If you have questions or encounter difficulties with our code specifically, please open an issue.

## Answer evaluation

There are two ways to evaluate the results: using the same model, or a canonical API call as a judge. Before using the API-based judge, populate [`./utils/api_config.json`](./utils/api_config.json) (recommended). Alternatively, you can use a local model, but fast kernels are not yet supported.

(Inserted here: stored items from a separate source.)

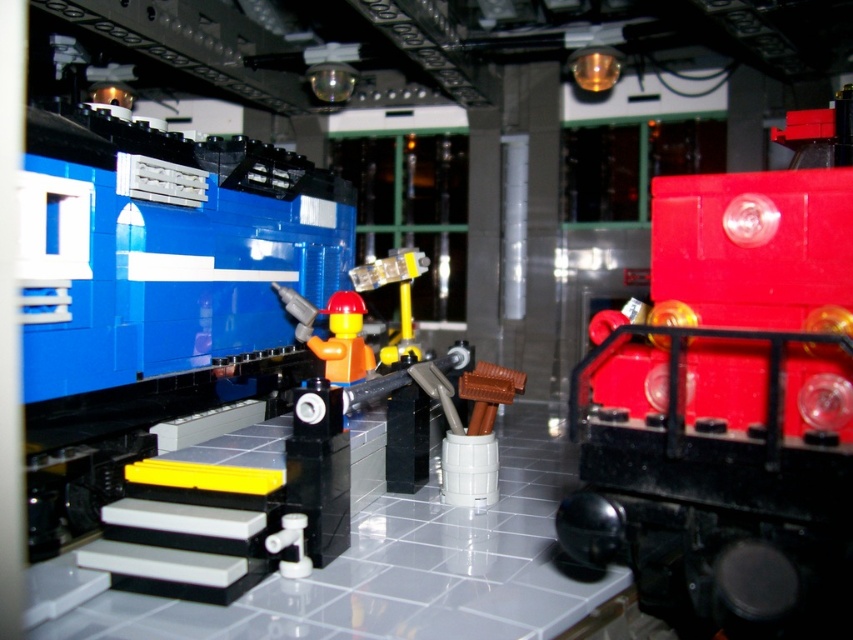 Question: Which of the following is the farthest from the observer?

Choices:
 (A) (380, 278)
 (B) (509, 381)
 (C) (659, 371)
 (D) (370, 349)

Answer: (A)

Question: From the image, what is the correct spatial relationship of shiny red train at right in relation to yellow matte figure at center?

Choices:
 (A) below
 (B) above

Answer: (A)

Question: Which of the following is the closest to the observer?

Choices:
 (A) (451, 458)
 (B) (399, 328)
 (C) (802, 506)

Answer: (C)

Question: Does shiny red train at right appear on the left side of translucent yellow plastic at center?

Choices:
 (A) no
 (B) yes

Answer: (A)

Question: Which of these objects is positioned closest to the translucent yellow plastic at center?

Choices:
 (A) shiny red train at right
 (B) yellow matte figure at center
 (C) brown plastic cup at center

Answer: (B)

Question: Observing the image, what is the correct spatial positioning of brown plastic cup at center in reference to translucent yellow plastic at center?

Choices:
 (A) below
 (B) above

Answer: (A) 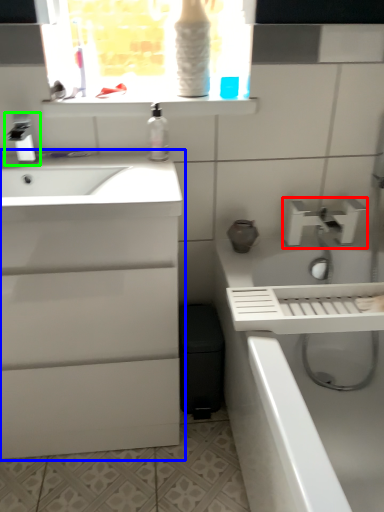 Question: Estimate the real-world distances between objects in this image. Which object is farther from tap (highlighted by a red box), bathroom cabinet (highlighted by a blue box) or tap (highlighted by a green box)?

Choices:
 (A) bathroom cabinet
 (B) tap

Answer: (B) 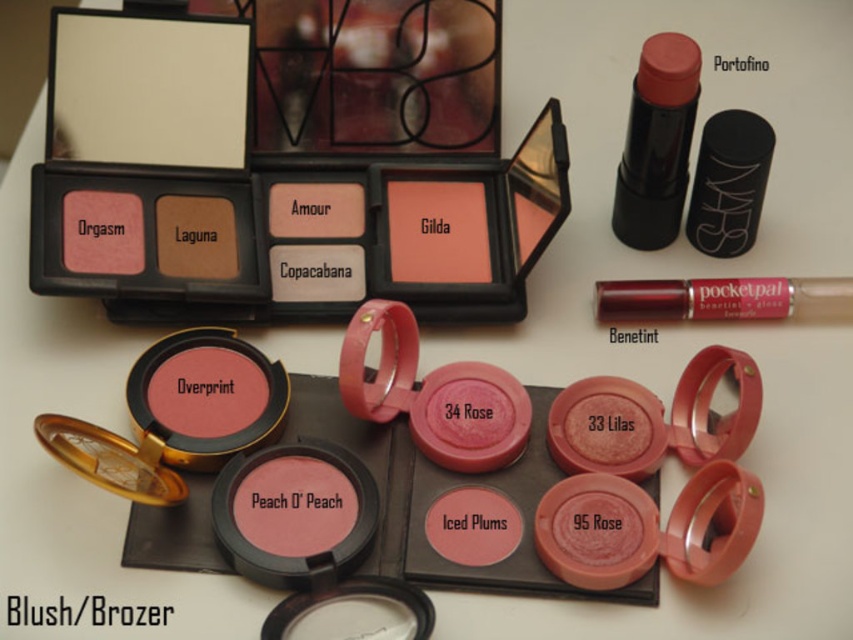 Question: Which of the following is the closest to the observer?

Choices:
 (A) (660, 282)
 (B) (653, 77)

Answer: (B)

Question: Is matte pink lipstick at upper right thinner than shiny metallic pocket pal at upper right?

Choices:
 (A) yes
 (B) no

Answer: (A)

Question: Is matte pink lipstick at upper right behind shiny metallic pocket pal at upper right?

Choices:
 (A) yes
 (B) no

Answer: (B)

Question: Does matte pink lipstick at upper right have a greater width compared to shiny metallic pocket pal at upper right?

Choices:
 (A) no
 (B) yes

Answer: (A)

Question: Which of the following is the farthest from the observer?

Choices:
 (A) (764, 280)
 (B) (672, 209)

Answer: (B)

Question: Which object appears closest to the camera in this image?

Choices:
 (A) shiny metallic pocket pal at upper right
 (B) matte pink lipstick at upper right

Answer: (B) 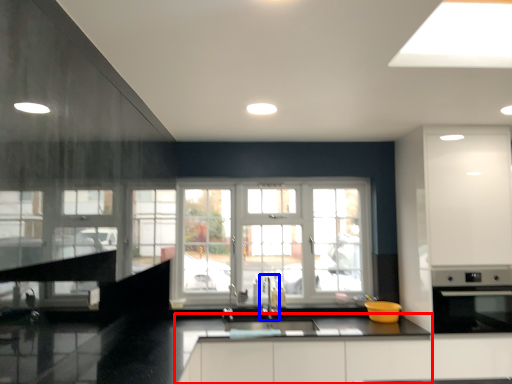 Question: Which point is closer to the camera, counter top (highlighted by a red box) or faucet (highlighted by a blue box)?

Choices:
 (A) counter top
 (B) faucet

Answer: (A) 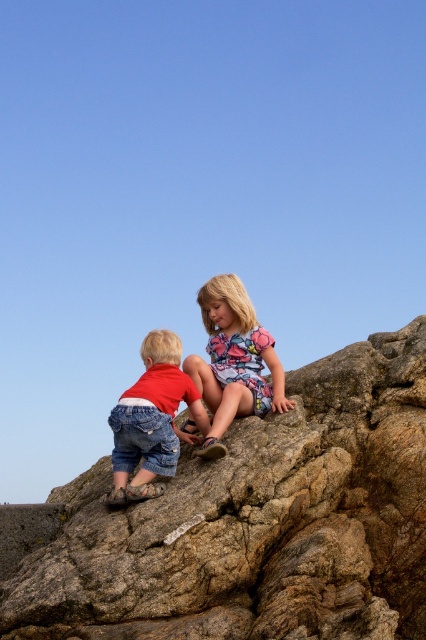 Question: From the image, what is the correct spatial relationship of brown rough rock at center in relation to denim shorts at lower left?

Choices:
 (A) above
 (B) below

Answer: (B)

Question: Considering the real-world distances, which object is closest to the brown rough rock at center?

Choices:
 (A) floral fabric dress at center
 (B) denim shorts at lower left

Answer: (B)

Question: Among these points, which one is farthest from the camera?

Choices:
 (A) (316, 515)
 (B) (149, 333)
 (C) (226, 420)

Answer: (B)

Question: Is floral fabric dress at center above denim shorts at lower left?

Choices:
 (A) no
 (B) yes

Answer: (B)

Question: Which of the following is the closest to the observer?

Choices:
 (A) (147, 406)
 (B) (198, 536)
 (C) (250, 388)

Answer: (B)

Question: Is floral fabric dress at center closer to camera compared to denim shorts at lower left?

Choices:
 (A) no
 (B) yes

Answer: (A) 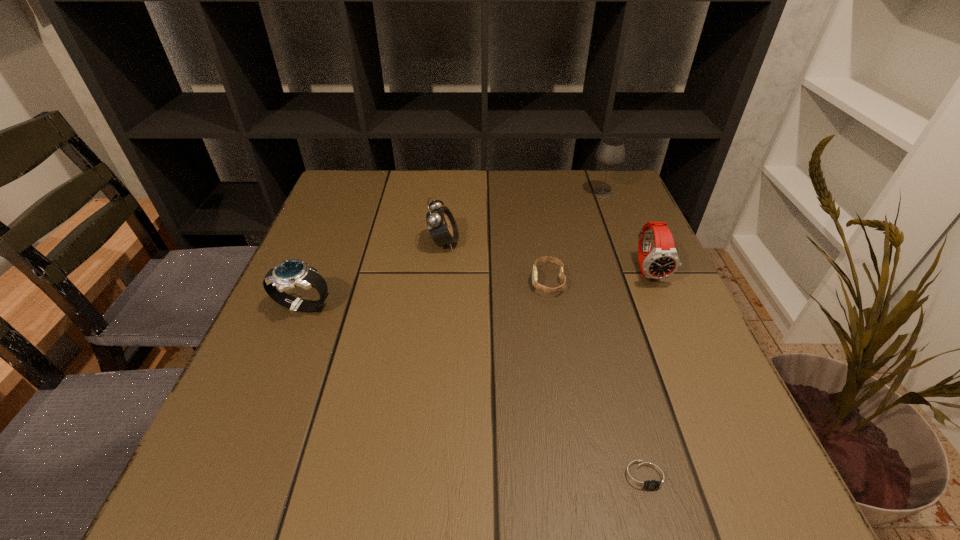 You are a GUI agent. You are given a task and a screenshot of the screen. Output one action in this format:
    pyautogui.click(x=<x>, y=<y>)
    Task: Click on the vacant area between the second shortest object and the leftmost object
    This screenshot has height=540, width=960.
    Given the screenshot: What is the action you would take?
    pyautogui.click(x=425, y=294)

At what (x,y) coordinates should I click in order to perform the action: click on free space between the third watch from right to left and the second tallest watch. Please return your answer as a coordinate pair (x, y). The height and width of the screenshot is (540, 960). Looking at the image, I should click on (425, 294).

Image resolution: width=960 pixels, height=540 pixels. In order to click on vacant point located between the fifth tallest object and the rightmost watch in this screenshot , I will do `click(598, 276)`.

At what (x,y) coordinates should I click in order to perform the action: click on free space between the fourth tallest object and the third watch from right to left. Please return your answer as a coordinate pair (x, y). Image resolution: width=960 pixels, height=540 pixels. Looking at the image, I should click on (425, 294).

You are a GUI agent. You are given a task and a screenshot of the screen. Output one action in this format:
    pyautogui.click(x=<x>, y=<y>)
    Task: Click on the unoccupied position between the second watch from right to left and the leftmost watch
    
    Given the screenshot: What is the action you would take?
    pyautogui.click(x=475, y=392)

Where is `blank region between the alarm clock and the second tallest watch`? The image size is (960, 540). blank region between the alarm clock and the second tallest watch is located at coordinates (373, 275).

You are a GUI agent. You are given a task and a screenshot of the screen. Output one action in this format:
    pyautogui.click(x=<x>, y=<y>)
    Task: Click on the free space between the alarm clock and the third watch from right to left
    
    Given the screenshot: What is the action you would take?
    (496, 262)

Image resolution: width=960 pixels, height=540 pixels. I want to click on empty space that is in between the second shortest object and the rightmost watch, so click(598, 276).

The image size is (960, 540). I want to click on the fourth closest object to the rightmost watch, so click(441, 224).

Locate an element on the screen. The image size is (960, 540). object that can be found as the second closest to the third watch from right to left is located at coordinates (441, 224). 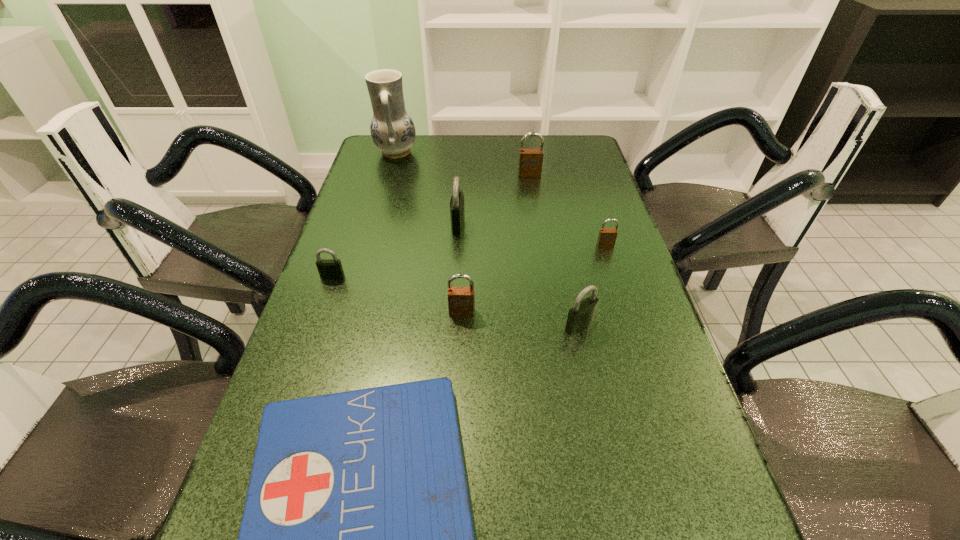 Find the location of a particular element. blue pottery is located at coordinates (393, 132).

This screenshot has width=960, height=540. I want to click on pottery, so click(393, 132).

Find the location of a particular element. the fifth nearest padlock is located at coordinates point(457,213).

This screenshot has width=960, height=540. I want to click on the third farthest object, so click(457, 213).

Locate an element on the screen. The image size is (960, 540). the seventh nearest object is located at coordinates (530, 160).

The width and height of the screenshot is (960, 540). In order to click on the farthest brown padlock in this screenshot , I will do (530, 160).

The height and width of the screenshot is (540, 960). I want to click on the nearest black padlock, so (x=581, y=315).

You are a GUI agent. You are given a task and a screenshot of the screen. Output one action in this format:
    pyautogui.click(x=<x>, y=<y>)
    Task: Click on the rightmost black padlock
    This screenshot has height=540, width=960.
    Given the screenshot: What is the action you would take?
    pyautogui.click(x=581, y=315)

You are a GUI agent. You are given a task and a screenshot of the screen. Output one action in this format:
    pyautogui.click(x=<x>, y=<y>)
    Task: Click on the leftmost brown padlock
    The image size is (960, 540).
    Given the screenshot: What is the action you would take?
    pyautogui.click(x=461, y=300)

At what (x,y) coordinates should I click in order to perform the action: click on the nearest brown padlock. Please return your answer as a coordinate pair (x, y). The height and width of the screenshot is (540, 960). Looking at the image, I should click on pos(461,300). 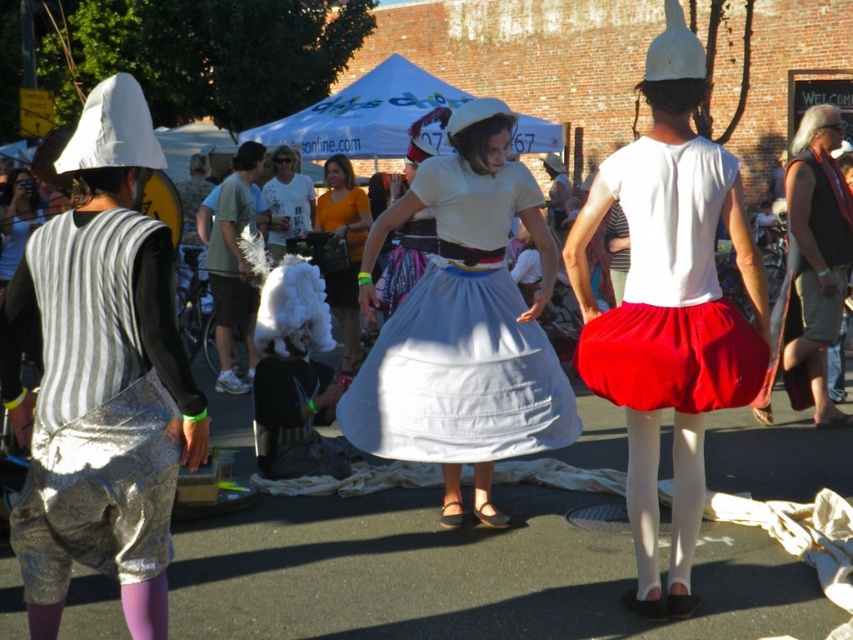 Question: Is matte white skirt at center wider than matte red skirt at center?

Choices:
 (A) no
 (B) yes

Answer: (A)

Question: Which point appears farthest from the camera in this image?

Choices:
 (A) (328, 228)
 (B) (660, 282)

Answer: (A)

Question: Which object is the farthest from the white fluffy wig at center?

Choices:
 (A) white cotton skirt at center
 (B) matte white skirt at center
 (C) orange t-shirt at center
 (D) black leather tank top at right

Answer: (B)

Question: Is black leather tank top at right wider than orange t-shirt at center?

Choices:
 (A) no
 (B) yes

Answer: (B)

Question: Does matte white skirt at center have a greater width compared to white cotton skirt at center?

Choices:
 (A) yes
 (B) no

Answer: (B)

Question: Which of the following is the closest to the observer?

Choices:
 (A) (402, 394)
 (B) (250, 156)

Answer: (A) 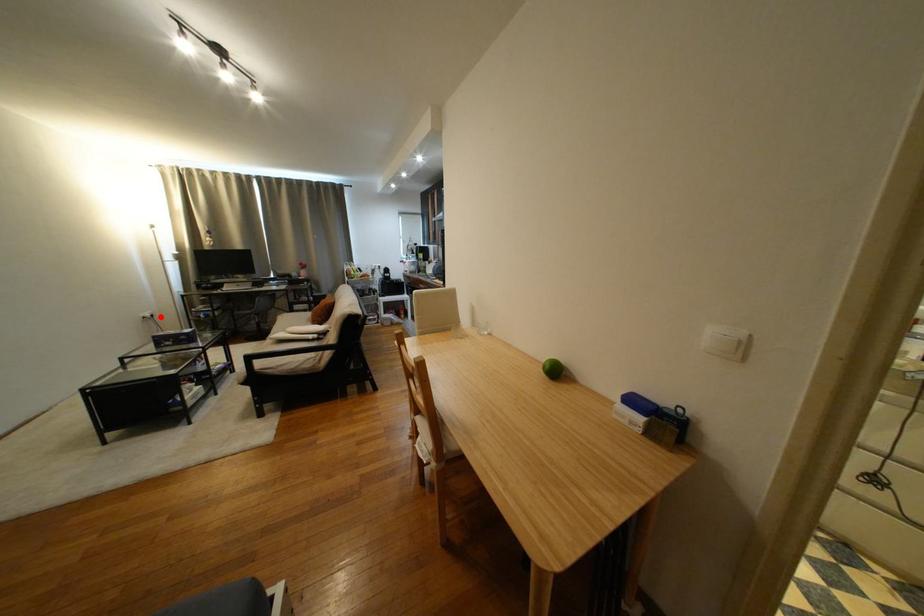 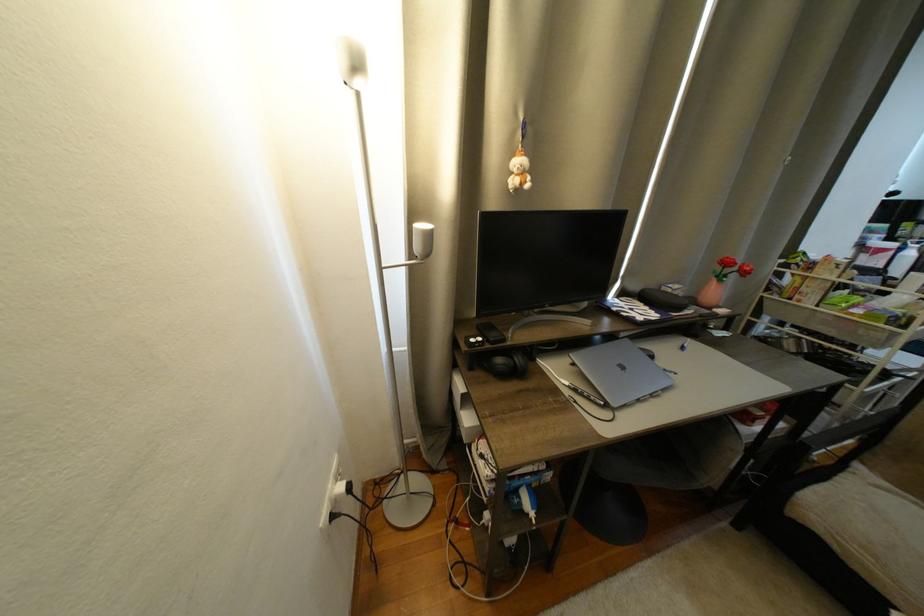 In the second image, find the point that corresponds to the highlighted location in the first image.

(358, 490) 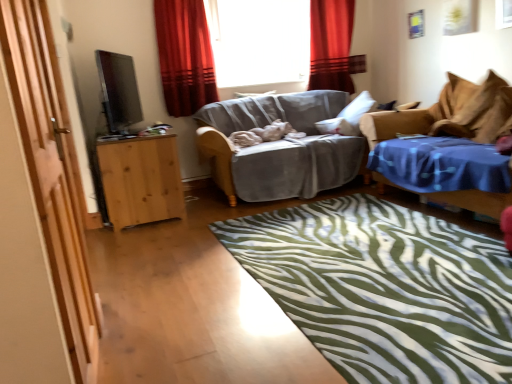 You are a GUI agent. You are given a task and a screenshot of the screen. Output one action in this format:
    pyautogui.click(x=<x>, y=<y>)
    Task: Click on the unoccupied space behind wooden door at left
    The height and width of the screenshot is (384, 512).
    Given the screenshot: What is the action you would take?
    pyautogui.click(x=153, y=324) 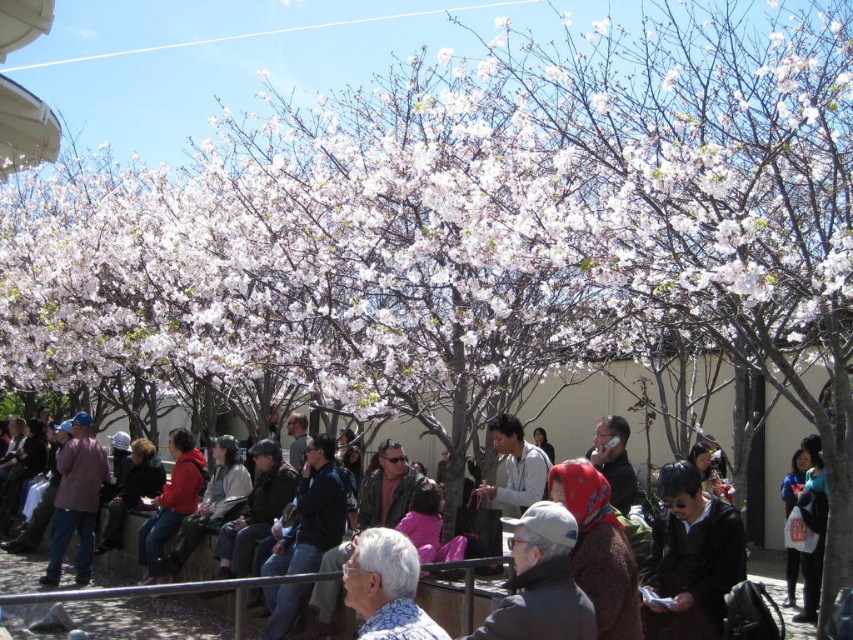 You are standing in the park and want to take a photo of both point (547, 506) and point (612, 480). Which point should you focus on first to ensure both are in focus?

You should focus on point (547, 506) first because it is closer to the camera than point (612, 480), ensuring both points are within the depth of field. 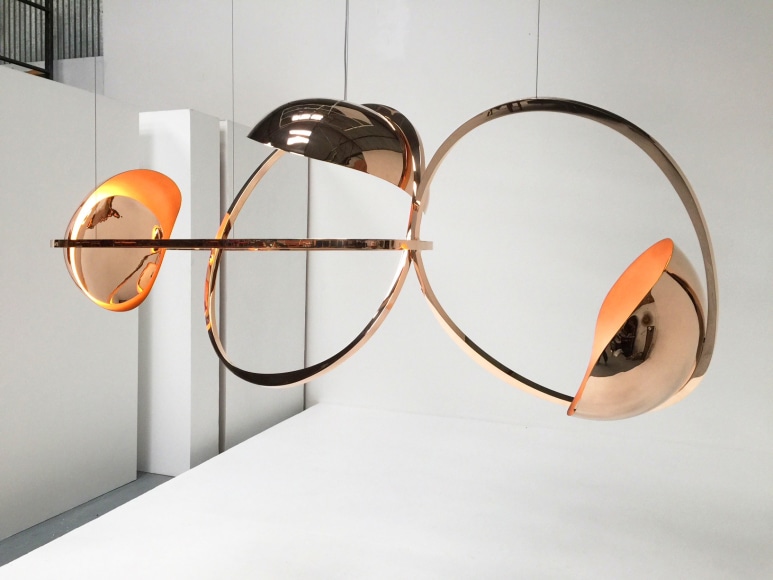 You are a GUI agent. You are given a task and a screenshot of the screen. Output one action in this format:
    pyautogui.click(x=<x>, y=<y>)
    Task: Click on the art
    
    Given the screenshot: What is the action you would take?
    pyautogui.click(x=450, y=139) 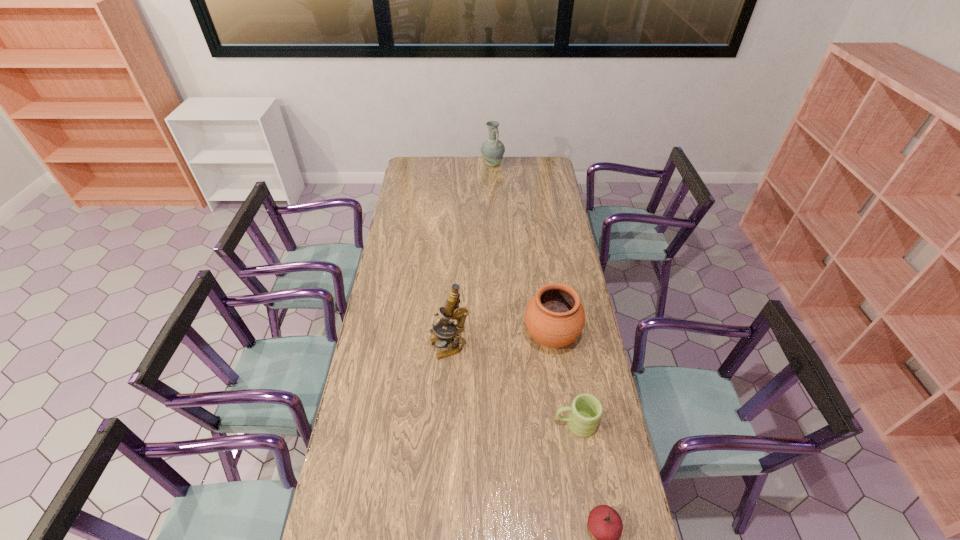 Find the location of a particular element. microscope is located at coordinates (x=451, y=311).

This screenshot has width=960, height=540. I want to click on the tallest object, so click(451, 311).

Locate an element on the screen. This screenshot has height=540, width=960. the second object from left to right is located at coordinates (492, 150).

You are a GUI agent. You are given a task and a screenshot of the screen. Output one action in this format:
    pyautogui.click(x=<x>, y=<y>)
    Task: Click on the farthest object
    The height and width of the screenshot is (540, 960).
    Given the screenshot: What is the action you would take?
    pyautogui.click(x=492, y=150)

Locate an element on the screen. pottery is located at coordinates (554, 317).

Image resolution: width=960 pixels, height=540 pixels. Find the location of `the second nearest object`. the second nearest object is located at coordinates (586, 410).

Identify the location of mug. The height and width of the screenshot is (540, 960). (586, 410).

Where is `free space located 0.290m on the right of the leftmost object`? The image size is (960, 540). free space located 0.290m on the right of the leftmost object is located at coordinates (542, 347).

Where is `vacant region located on the handle side of the farthest object`? The height and width of the screenshot is (540, 960). vacant region located on the handle side of the farthest object is located at coordinates (494, 203).

Locate an element on the screen. This screenshot has height=540, width=960. free location located 0.090m on the front of the pottery is located at coordinates [558, 381].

## Running MATH500 and MMLU-Pro evals

**Single GPU MATH-500**
```bash
python evals/math-500.py --start 0 --end 500 --mode async_reasoning --path-to-results ./eval_results/ --budget 16384 # if did not compile: add --use-slow-kernel
```

**GPU-parallel MATH-500**
```bash
CUDA_VISIBLE_DEVICES=1,2,3,4 python3 utils/gpu_parallel.py --start 0 --end 500 --use_queue --script evals/math-500.py \
  --extra_args "--mode async_reasoning --budget 16384 --path-to-results ./eval_results/"
```

**GPU-parallel MMLU-Pro**
```bash
CUDA_VISIBLE_DEVICES=1,2,3,4 python3 utils/gpu_parallel.py --start 0 --end 500 --use_queue --script evals/mmlu-pro.py \
  --extra_args "--mode async_reasoning --budget 16384 --num-samples 500 --path-to-results ./eval_results/"
```
Notes:
- `--use-slow-kernel` uses PyTorch code instead of CUDA kernels if you skipped it during installation. Slow kernels will affect real-time delays!
- `--mode` can be `async_reasoning`, `baseline_think`, `baseline_no_think`.
- `CUDA_VISIBLE_DEVICES` must be specified for `gpu_parallel.py` to work.

The results can be aggregated from the `json` files under `./eval_results` folder. For instance:
```bash
cd ./eval_results/math-500/async_reasoning
python -c "import os, sys, json; fs=[fn for fn in os.listdir('.') if fn.endswith('.json')]; acc = sum(json.load(open(fn))['is_equal'] for fn in fs) / len(fs); print(f'{acc=:.5f}', file=sys.stderr)"
python -c "import os, sys, json; fs=[fn for fn in os.listdir('.') if fn.endswith('.json')]; total_delay = sum(json.load(open(fn))['metrics']['total_delay'] for fn in fs) / len(fs); print(f'{total_delay=:.5f}', file=sys.stderr)"
```

## Safety Experiments

TBU

## The contents of the `./tortoise` Folder

The code contained in the `./tortoise` directory is **not authored by this project’s maintainers**. It is a replica of the open-source [[Tortoise TTS](https://github.com/neonbjb/tortoise-tts)](https://github.com/neonbjb/tortoise-tts) project by **neonbjb**, which is licensed under the [[Apache License 2.0](https://github.com/neonbjb/tortoise-tts/blob/main/LICENSE)](https://github.com/neonbjb/tortoise-tts/blob/main/LICENSE). See [(Betker et al, 2023)](https://arxiv.org/abs/2305.07243) for their technical report.

All rights to the original code, documentation, and model files in that directory remain with the original Tortoise TTS authors and contributors. The code is included here only for convenience and compatibility; please refer to the upstream repository for its development history, updates, and license terms.